In primavera cresceva e maturava all'inizio dell'estate.
Alla fine di giugno tutti in famiglia si andava a mietere il grano che veniva raccolto in covoni e poi battuto dalla trebbiatrice che separava la paglia dal grano.
L'arrivo della trebbiatrice era un evento e una grande festa per tutti i bambini e, poiché era una macchina molto grande e pericolosa, si posizionava in uno spazio ampio dove tutti i contadini della zona portavano il loro raccolto.
Metà del raccolto veniva dato al prestinaio per avere il pane bianco ogni giorno perché in casa non si aveva possibilità di farlo cuocere, mentre l'altra metà veniva portata al mulino per trasformarla in farina.
In casa si faceva il pane "giallo": era fatto con farina bianca mescolata a farina di segale.
In ogni cortile c'era un forno-camino che veniva acceso una volta alla settimana e ogni famiglia a turno portava la sua pagnotta.
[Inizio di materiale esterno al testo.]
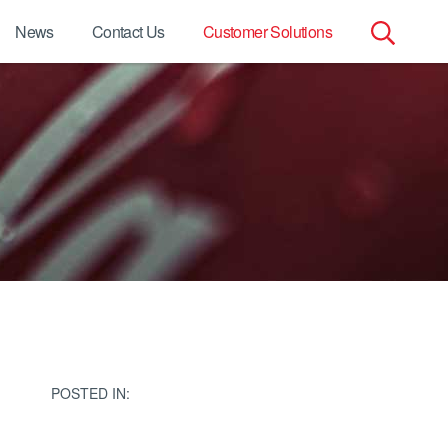
News
Contact Us
Customer Solutions
Search
for:
POSTED IN:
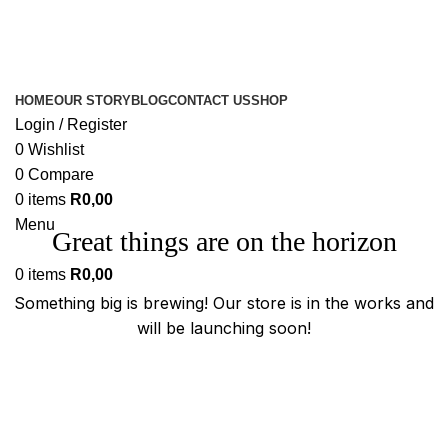
HOME
OUR STORY
BLOG
CONTACT US
SHOP
Login / Register
0
Wishlist
0
Compare
0
items
R
0,00
Menu
Great things are on the horizon
0
items
R
0,00
Something big is brewing! Our store is in the works and
will be launching soon!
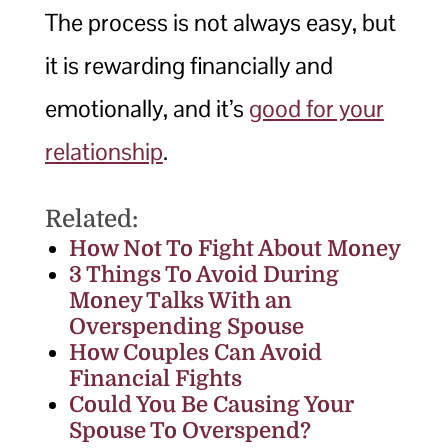
The process is not always easy, but
it is rewarding financially and
emotionally, and it’s
good for your
relationship
.
Related:
How Not To Fight About Money
3 Things To Avoid During
Money Talks With an
Overspending Spouse
How Couples Can Avoid
Financial Fights
Could You Be Causing Your
Spouse To Overspend?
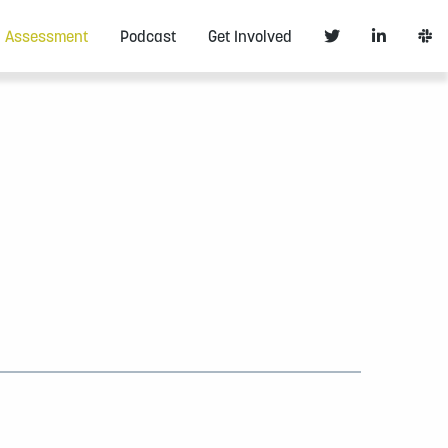
Assessment
Podcast
Get Involved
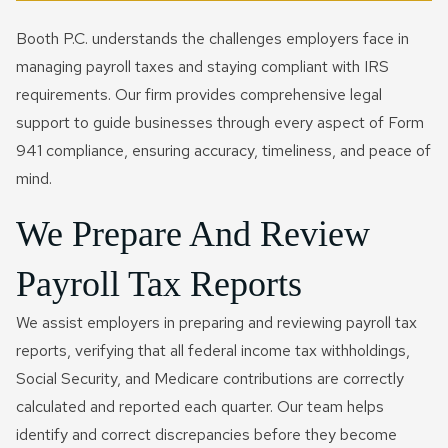
Booth P.C. understands the challenges employers face in
managing payroll taxes and staying compliant with IRS
requirements. Our firm provides comprehensive legal
support to guide businesses through every aspect of Form
941 compliance, ensuring accuracy, timeliness, and peace of
mind.
We Prepare And Review
Payroll Tax Reports
We assist employers in preparing and reviewing payroll tax
reports, verifying that all federal income tax withholdings,
Social Security, and Medicare contributions are correctly
calculated and reported each quarter. Our team helps
identify and correct discrepancies before they become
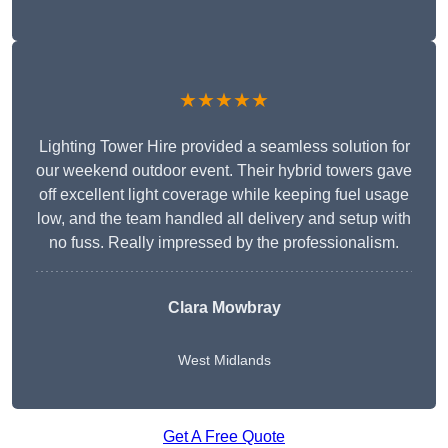
★★★★★
Lighting Tower Hire provided a seamless solution for
our weekend outdoor event. Their hybrid towers gave
off excellent light coverage while keeping fuel usage
low, and the team handled all delivery and setup with
no fuss. Really impressed by the professionalism.
Clara Mowbray
West Midlands
Get A Free Quote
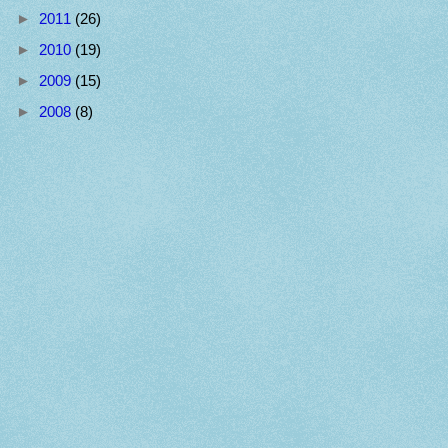
►
2011
(26)
►
2010
(19)
►
2009
(15)
►
2008
(8)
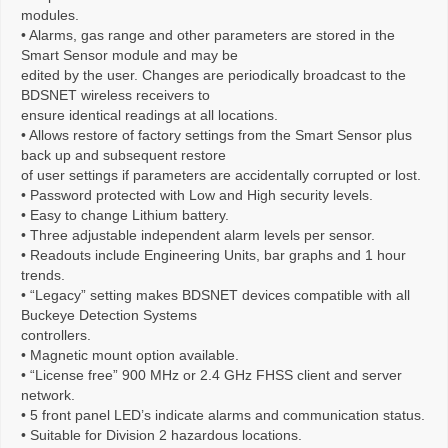
modules.
• Alarms, gas range and other parameters are stored in the
Smart Sensor module and may be
edited by the user. Changes are periodically broadcast to the
BDSNET wireless receivers to
ensure identical readings at all locations.
• Allows restore of factory settings from the Smart Sensor plus
back up and subsequent restore
of user settings if parameters are accidentally corrupted or lost.
• Password protected with Low and High security levels.
• Easy to change Lithium battery.
• Three adjustable independent alarm levels per sensor.
• Readouts include Engineering Units, bar graphs and 1 hour
trends.
• “Legacy” setting makes BDSNET devices compatible with all
Buckeye Detection Systems
controllers.
• Magnetic mount option available.
• “License free” 900 MHz or 2.4 GHz FHSS client and server
network.
• 5 front panel LED’s indicate alarms and communication status.
• Suitable for Division 2 hazardous locations.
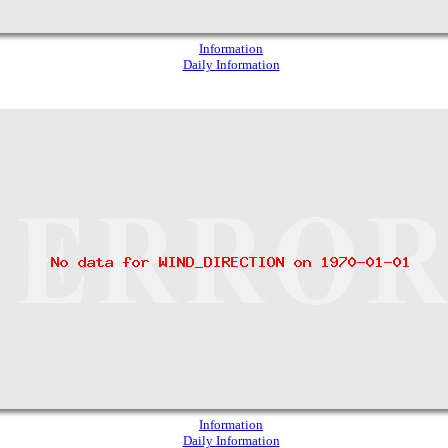
Information
Daily Information
Information
Daily Information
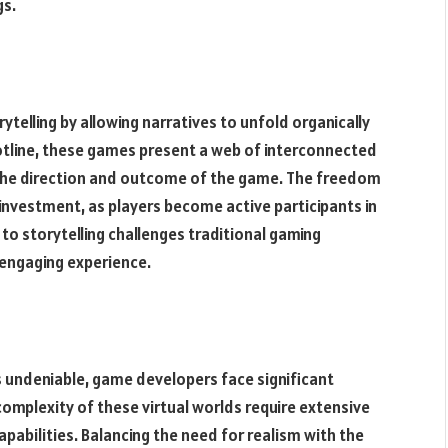
gs.
elling by allowing narratives to unfold organically
lotline, these games present a web of interconnected
g the direction and outcome of the game. The freedom
 investment, as players become active participants in
to storytelling challenges traditional gaming
 engaging experience.
 undeniable, game developers face significant
 complexity of these virtual worlds require extensive
apabilities. Balancing the need for realism with the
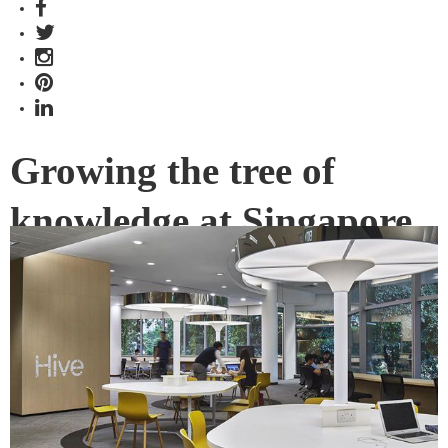
Growing the tree of
knowledge at Singapore
Management
University’s Li Ka Shing
Library
Li Ka Shing Library, part of Singapore Management
University has been given a new face courtesy of THERE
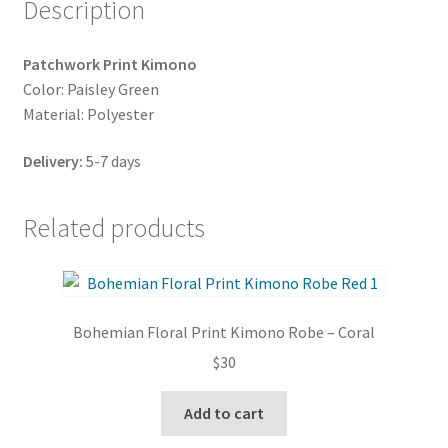
Description
Patchwork Print Kimono
Color: Paisley Green
Material: Polyester
Delivery:
5-7 days
Related products
Bohemian Floral Print Kimono Robe – Coral
$
30
Add to cart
Questo pane durava tanti giorni.
Il nonno Paolo ci racconta che nella sua famiglia il pane veniva cotto sotto il fuoco del camino e venivano fatti dei panini più piccoli perché si facevano più frequentemente durante la settimana.
Con mia nonna...
racconto di una mamma
Quando ero piccola, noi compravamo il pane dal panettiere. L'unica mia testimonianza sul grano riguarda il granoturco, detto anche mais.
Da bambina mi piaceva aiutare mia nonna a sgranare le pannocchie: le donne anziane si riunivano in corte e, tra confidenze e pettegolezzi, sgranavano le pannocchie attorniate da noi bambini intenti ad aiutarle.
Col granoturco macinato si faceva soprattutto la polenta.